Published on 12:00 AM, September 07, 2007

CSB News silenced

Given 7 days to explain why permission won't be cancelled permanently

The telecom regularity body of the government yesterday pulled the plugs on the transmission of CSB News, a satellite TV channel of Focus Multimedia Company, for 'forgery'.
A group of officials of the Bangladesh Telecommunications Regularity Commission (BTRC) including three deputy directors and an assistant director accompanied by a number of security personnel entered the CSB office at Uttara and switched off its transmission at 6:34pm, said a news release signed by Mohammad Ali Zakir, company secretary of Focus Multimedia Company Ltd.
The BTRC officials also issued a show cause notice to CSB asking it to explain within seven days why the frequency allocated to CSB would not be cancelled permanently. CSB was also asked to remain off the air during the seven days, the release added.
CSB News was the country's first 24-hour Bangla news channel that began transmission on 21 February this year.
The authorities of the channel were not allowed to make any announcement to its viewers prior to going off the air, a high official of CSB told The Daily Star last night.
A five-member probe committee of the information ministry earlier recommended turning off the broadcast of CSB as the channel had committed forgery to obtain frequency allocation.
On last Sunday, decision to shut down the channel gained grounds as the CSB officials during an hour-long meeting with the BTRC officials failed to produce any convincing document on frequency allocation, said sources.
Moreover, the government high-ups were also unhappy over CSB's transmission of the recent unrest on Dhaka University campus and elsewhere in the country. The government was convinced that the news channel played a provocative role in transmitting the violence that forced the government to impose curfew to pacify the unrest, added the sources.
The probe body headed by Kamal Uddin, joint secretary (development) of information ministry, found that CSB News got the frequency allocation by submitting a fake application two days before submitting the original one to the information ministry on October 19, 2006.
Under the Telecommunications Act, 2001, committing forgery to acquire frequency allocation is a punishable offence, which can lead to cancellation of the allocation.
Although CSB received the frequency allocation, its authorities did not submit the original application to the BTRC, sources in the probe body told The Daily Star.
CSB submitted an approval letter of the information ministry before the BTRC on October 17 and got the frequency allocation.
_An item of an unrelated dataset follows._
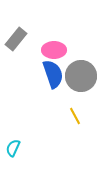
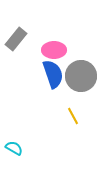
yellow line: moved 2 px left
cyan semicircle: moved 1 px right; rotated 96 degrees clockwise
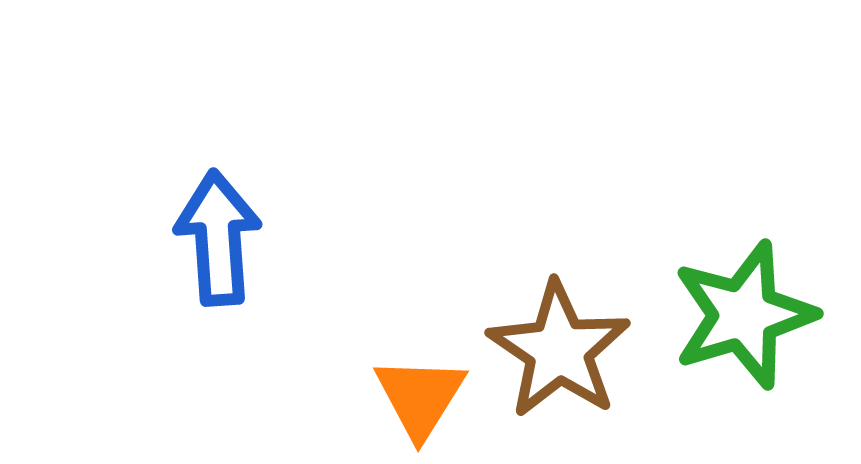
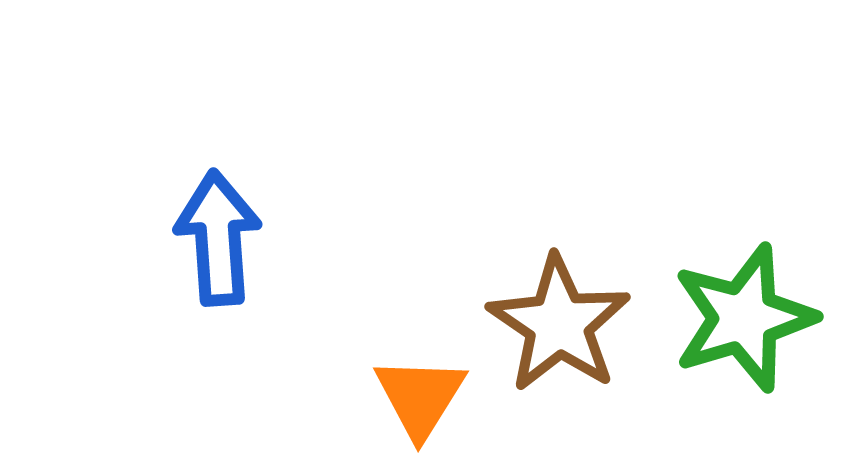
green star: moved 3 px down
brown star: moved 26 px up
The probe body found that the signature on the approval letter was forged, as the information ministry had not issued any approval letter to CSB on that particular day.
The probe committee, formed on July 31, is of the opinion that CSB News might have acquired the frequency allocation with worst intentions. It also observed that a number of officials at the information ministry were involved in the forgery.
Chowdhury Mahmud Hussain, Manager (administration) of CSB, said the frequency allocation approval letters were issued by the information ministry on October 17 and 19.